There is a wide-ranging number of speakers and presenters on this year’s agenda, including Gov. Ned Lamont, Department of Economic and Community Development Commissioner David Lehman, and executives from The Carlyle Group.

Representatives from several local firms will also be on stage, including Mohamed El-Erian, senior adviser at Greenwich’s Gramercy Funds Management; Paul Tudor Jones, founder of Stamford’s Tudor Investment Management Corp.; and Ray Dalio, founder, co-CIO and co-chairman of Westport’s Bridgewater Associates.

The latter was instrumental in getting the forum off the ground, Aiello said. “Bruce McGuire (forum co-founder and president of the Connecticut Hedge Fund Association) had run some investment conferences in the past a number of years ago that had gone very well,” he said. “We thought it might not be a bad idea to put on an event here with a higher profile.”

At an exploratory meeting, Greenwich First Selectman Peter Tesei “who has a good relationship with Ray Dalio said, ‘Why not run this past Ray and see what he thinks?’”
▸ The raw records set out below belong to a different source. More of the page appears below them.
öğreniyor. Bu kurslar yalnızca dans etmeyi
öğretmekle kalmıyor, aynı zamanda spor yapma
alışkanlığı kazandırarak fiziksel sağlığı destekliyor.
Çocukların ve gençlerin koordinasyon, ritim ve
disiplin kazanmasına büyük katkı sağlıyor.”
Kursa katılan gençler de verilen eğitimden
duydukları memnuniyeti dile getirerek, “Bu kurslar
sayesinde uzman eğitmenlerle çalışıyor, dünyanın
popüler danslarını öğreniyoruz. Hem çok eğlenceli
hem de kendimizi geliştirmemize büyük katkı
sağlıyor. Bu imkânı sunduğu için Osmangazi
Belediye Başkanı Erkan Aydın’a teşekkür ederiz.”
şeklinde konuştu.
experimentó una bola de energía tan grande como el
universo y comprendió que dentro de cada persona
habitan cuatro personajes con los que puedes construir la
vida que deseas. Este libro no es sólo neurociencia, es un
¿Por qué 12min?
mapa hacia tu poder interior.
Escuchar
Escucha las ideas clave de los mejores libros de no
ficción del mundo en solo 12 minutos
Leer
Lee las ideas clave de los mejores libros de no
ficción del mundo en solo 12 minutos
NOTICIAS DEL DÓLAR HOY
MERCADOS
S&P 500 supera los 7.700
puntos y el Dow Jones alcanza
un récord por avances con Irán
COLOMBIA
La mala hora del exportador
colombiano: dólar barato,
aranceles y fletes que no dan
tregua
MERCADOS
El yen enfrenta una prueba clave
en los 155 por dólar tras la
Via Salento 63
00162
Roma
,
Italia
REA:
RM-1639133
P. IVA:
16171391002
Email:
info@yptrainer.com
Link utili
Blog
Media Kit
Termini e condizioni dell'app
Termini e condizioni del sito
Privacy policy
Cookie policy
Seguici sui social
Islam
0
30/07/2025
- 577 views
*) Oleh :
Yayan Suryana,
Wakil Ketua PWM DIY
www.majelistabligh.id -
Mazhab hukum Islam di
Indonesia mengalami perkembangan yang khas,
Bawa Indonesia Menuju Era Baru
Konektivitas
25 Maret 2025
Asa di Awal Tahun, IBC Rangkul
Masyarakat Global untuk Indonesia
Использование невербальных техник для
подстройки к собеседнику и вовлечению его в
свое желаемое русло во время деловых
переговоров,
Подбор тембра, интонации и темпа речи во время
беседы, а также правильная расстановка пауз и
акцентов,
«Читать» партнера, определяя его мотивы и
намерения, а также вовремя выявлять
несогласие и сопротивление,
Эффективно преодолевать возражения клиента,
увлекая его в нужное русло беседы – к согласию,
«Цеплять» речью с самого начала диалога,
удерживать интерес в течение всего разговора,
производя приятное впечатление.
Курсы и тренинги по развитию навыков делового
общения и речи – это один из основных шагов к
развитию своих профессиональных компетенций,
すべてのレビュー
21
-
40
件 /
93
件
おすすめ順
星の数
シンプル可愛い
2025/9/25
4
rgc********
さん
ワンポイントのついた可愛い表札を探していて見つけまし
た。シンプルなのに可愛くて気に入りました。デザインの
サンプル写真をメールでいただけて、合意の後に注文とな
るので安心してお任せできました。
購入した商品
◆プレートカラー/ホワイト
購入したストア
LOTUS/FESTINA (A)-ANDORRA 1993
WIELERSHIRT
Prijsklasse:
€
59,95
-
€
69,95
Dalio leapt at the idea, Aiello said, agreeing to being a featured speaker at both last year’s and this year’s GEF.

That first edition drew about 360 people, and Aiello expects 400 to 420 this year, “which is really the maximum that the hotel can hold.” Only by enclosing the Delamar’s patio on the water – “we’ll have a heated tent,” Aiello promised – could the additional attendees be accommodated.

The driving idea behind the forum is “to help the institutional investor prosper,” he said. “There are a lot of other conferences out there that are very, very good, but they tend to have more of a B2B or entertainment-oriented approach. Ours is a more serious, thought-provoking conference designed to start a lot of dialog.”

Topics include investing cycles, emerging markets, cryptocurrency, health care and credit, along with the current situation, and investment opportunities, in China, “which is on everyone’s mind these days,” Aiello said. Presenters on the latter topic include executives from Guotai Junan Futures, China Industrial Securities and the Asset Management Association of China.

In fact, Aiello said, the forum has “some great connections with China. We are very seriously considering doing a conference in Shanghai.”

The organization is also spinning off mini-forums of about 100 people designed to drill down on such topics as China and credit; Aiello said additional ones on cryptocurrency and private equity are under discussion.

He also indicated that plans are already being drawn up for a third conference in Greenwich.